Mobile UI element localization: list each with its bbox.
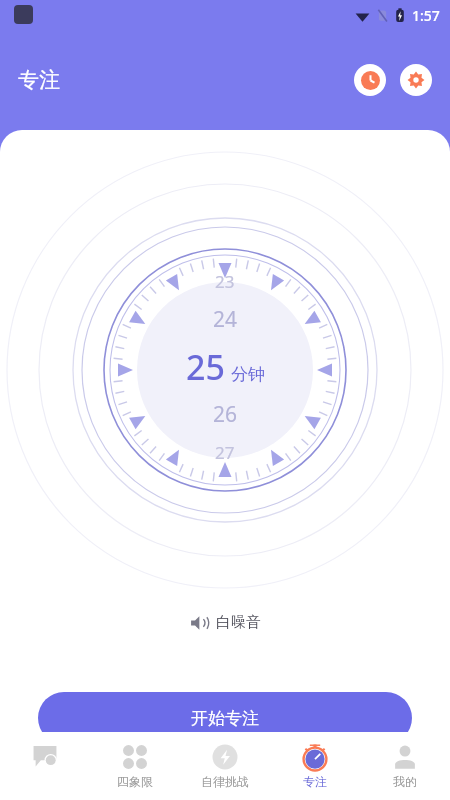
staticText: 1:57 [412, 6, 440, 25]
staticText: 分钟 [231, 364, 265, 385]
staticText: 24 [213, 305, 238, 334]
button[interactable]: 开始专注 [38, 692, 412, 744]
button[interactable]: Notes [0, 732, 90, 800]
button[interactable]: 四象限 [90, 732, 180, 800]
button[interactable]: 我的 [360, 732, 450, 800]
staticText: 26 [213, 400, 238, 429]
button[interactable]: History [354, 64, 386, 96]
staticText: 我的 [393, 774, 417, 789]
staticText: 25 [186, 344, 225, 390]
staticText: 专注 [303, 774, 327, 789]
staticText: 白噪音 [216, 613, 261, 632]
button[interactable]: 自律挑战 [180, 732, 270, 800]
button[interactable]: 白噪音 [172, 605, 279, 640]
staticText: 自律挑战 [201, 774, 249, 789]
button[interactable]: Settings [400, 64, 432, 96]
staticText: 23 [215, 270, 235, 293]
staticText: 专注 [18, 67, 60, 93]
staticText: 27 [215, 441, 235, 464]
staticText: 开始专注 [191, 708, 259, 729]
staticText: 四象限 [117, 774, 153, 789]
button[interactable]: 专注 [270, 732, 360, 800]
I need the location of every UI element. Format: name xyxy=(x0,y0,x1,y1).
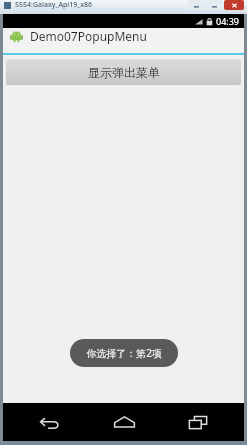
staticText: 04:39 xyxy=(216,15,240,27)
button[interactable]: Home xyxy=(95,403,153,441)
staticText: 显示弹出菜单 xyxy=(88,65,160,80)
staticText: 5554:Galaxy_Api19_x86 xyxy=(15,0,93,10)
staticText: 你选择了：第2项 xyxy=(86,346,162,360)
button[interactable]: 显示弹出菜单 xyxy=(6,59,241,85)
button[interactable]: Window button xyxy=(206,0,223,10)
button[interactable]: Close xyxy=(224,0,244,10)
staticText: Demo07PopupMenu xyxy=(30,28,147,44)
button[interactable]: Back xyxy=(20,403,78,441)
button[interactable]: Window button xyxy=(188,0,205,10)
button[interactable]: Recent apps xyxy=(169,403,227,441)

········

Return exactly the lines from the one containing "I need the location" through the end of the records, leaving out every picture.

I need the location of every UI element. Format: name xyxy=(x0,y0,x1,y1).
staticText: 04:39 xyxy=(216,15,240,27)
button[interactable]: Home xyxy=(95,403,153,441)
staticText: 显示弹出菜单 xyxy=(88,65,160,80)
staticText: 5554:Galaxy_Api19_x86 xyxy=(15,0,93,10)
staticText: 你选择了：第2项 xyxy=(86,346,162,360)
button[interactable]: 显示弹出菜单 xyxy=(6,59,241,85)
button[interactable]: Window button xyxy=(206,0,223,10)
button[interactable]: Close xyxy=(224,0,244,10)
staticText: Demo07PopupMenu xyxy=(30,28,147,44)
button[interactable]: Back xyxy=(20,403,78,441)
button[interactable]: Window button xyxy=(188,0,205,10)
button[interactable]: Recent apps xyxy=(169,403,227,441)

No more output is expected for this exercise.